Внезапно он оттолкнул ее от себя:

— Вы прекрасно знаете, черт побери, что я имею в виду. По-моему, вы по большей части прикидываетесь этакой глупышкой. Или, может быть, вы вчера вечером не принимали свои пилюли?

— Нет, не принимала. Вы были свидетелем.

— Они полезны для ваших нервов. Вам ведь это известно, — не так ли? Понимаете ли, вы серьезно больны, и я не хочу класть вас в больницу. Я сам ухаживаю за вами, насколько только могу. Я забочусь о нас обоих. — Его сверкающие глаза пронизывающим взглядом впились в ее глаза. — Не правда ли? — многозначительно спросил он и тихонько рассмеялся. — Хорошо, ангел мой. Не волнуйтесь из-за этого. Поцелуйте меня.

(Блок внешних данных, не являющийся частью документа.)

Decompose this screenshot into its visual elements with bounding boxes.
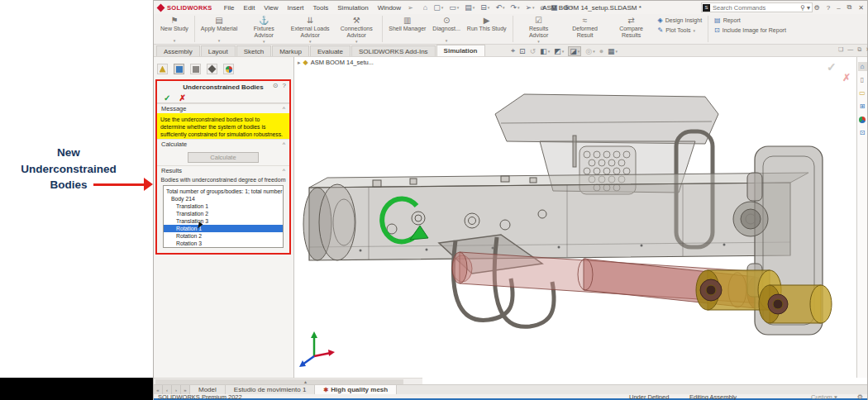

Она машинально нагнула голову, готовая повиноваться приказу. Но когда его руки обвились вокруг нее, она задрожала. Не из-за боли в груди, которую он немилосердно прижал к себе, а от страха, ставшего теперь уже знакомым. В его руках было заключено жуткое, пугающее колдовство, и спасения от него у нее не было. Она находилась как бы под гипнозом и готова была принимать пилюли и вообще делать решительно все, что он ей прикажет. Она знала, что беспомощна перед ним, и пока она чувствовала, что она для него желанна, ей было безразлично то, что он подчиняет ее своей воле.

Однако когда он вышел из комнаты, сказав, что пошел за кофе, а она устало выбралась из постели и села перед туалетным столиком, ее снова охватил страх.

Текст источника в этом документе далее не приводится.